Tennessee Attorney General Jonathan Skrmetti has filed a lawsuit against asset manager company BlackRock.
“We allege that BlackRock’s inconsistent statements about its investment strategies deprived consumers of the ability to make an informed choice,” Attorney General Jonathan Skrmetti told Fox Business. “Some public statements show a company that focuses exclusively on return on investment, others show a company that gives special consideration to environmental factors. Ultimately, I want to make certain that corporations, no matter their size, treat Tennessee consumers fairly and honestly.”
The lawsuit is a response to the company’s “conflicting statements and assertions regarding ESG’s influence over BlackRock’s business decisions,” according to a press release.
“As one of the world’s largest investment-management firms, defendant BlackRock, Inc. has been at the forefront of using aggressive strategies to push controversial Environmental, Social, and Governance (‘ESG’) goals across the assets it manages,” the lawsuit says. “BlackRock marketed many of its funds as devoid of ESG considerations and has admitted that ESG aims-in particular, radically reducing portfolio companies’ carbon output-‘do not provide an indication of current or future performance nor do they represent the potential risk and reward profile of a fund.'”
“For years, however, BlackRock has misled consumers about the scope and effects of its widespread ESG activity,” the filing asserts.
The lawsuit explains that BlackRock does not provide adequate information to its consumers.
“BlackRock remains a member of organizations like CAl00+ or NZAM, which demand sweeping ESG commitments. Other similar companies-like Vanguard-have withdrawn from these groups to provide “clarity” to investors regarding their position on climate-change risks,” according to the filing. “BlackRock’s continued membership requires BlackRock’s ongoing commitment to pushing aggressive carbon-reduction strategies across all assets under management.
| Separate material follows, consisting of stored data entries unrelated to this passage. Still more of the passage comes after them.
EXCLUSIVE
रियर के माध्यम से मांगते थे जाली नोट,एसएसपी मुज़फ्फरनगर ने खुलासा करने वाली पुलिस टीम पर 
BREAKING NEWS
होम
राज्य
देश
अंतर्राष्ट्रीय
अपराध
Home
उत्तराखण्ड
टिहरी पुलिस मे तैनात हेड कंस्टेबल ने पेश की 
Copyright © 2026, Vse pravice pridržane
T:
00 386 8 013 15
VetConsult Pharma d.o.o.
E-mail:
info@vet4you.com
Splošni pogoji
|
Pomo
Pulling back from its previous promises to ESG groups risks drawing unwanted negative attention and loss of business from the powerful investors, media members, and politicians who have demanded that firms prioritize ESG considerations.”
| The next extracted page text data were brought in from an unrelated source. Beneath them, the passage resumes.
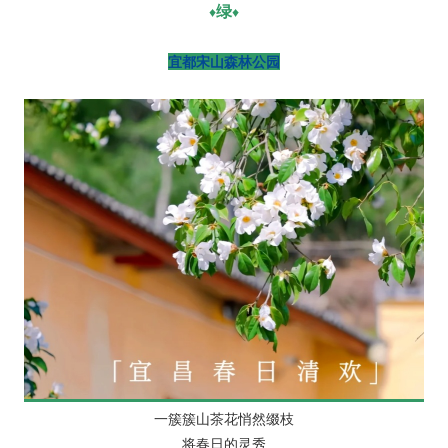
绿
♦
♦
宜都
宋山森林公园
一簇簇山茶花悄然缀枝
将春日的灵秀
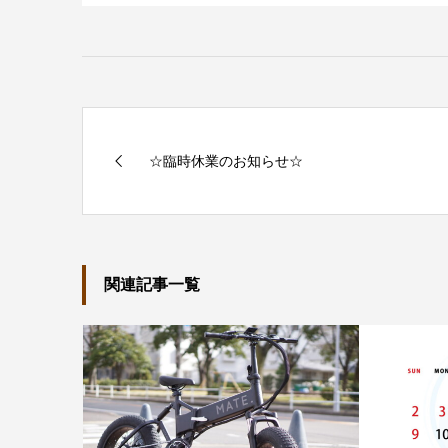
☆臨時休業のお知らせ☆
関連記事一覧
“Rather than risk either downside, BlackRock has chosen a third way: deceiving consumers about the company’s extensive commitment to fulfilling ESG aims.”
As of December 2022, several states in the US, including Arkansas ($125 million), Florida ($2 billion), Louisiana ($794 million), Missouri ($500 million), South Carolina ($200 million), Utah ($100 million), and West Virginia ($8 billion), have divested a total of approximately $11.7 billion from BlackRock due to ESG concerns.
These divestments represent a small portion, approximately 0.15%, of the $8 trillion managed by BlackRock.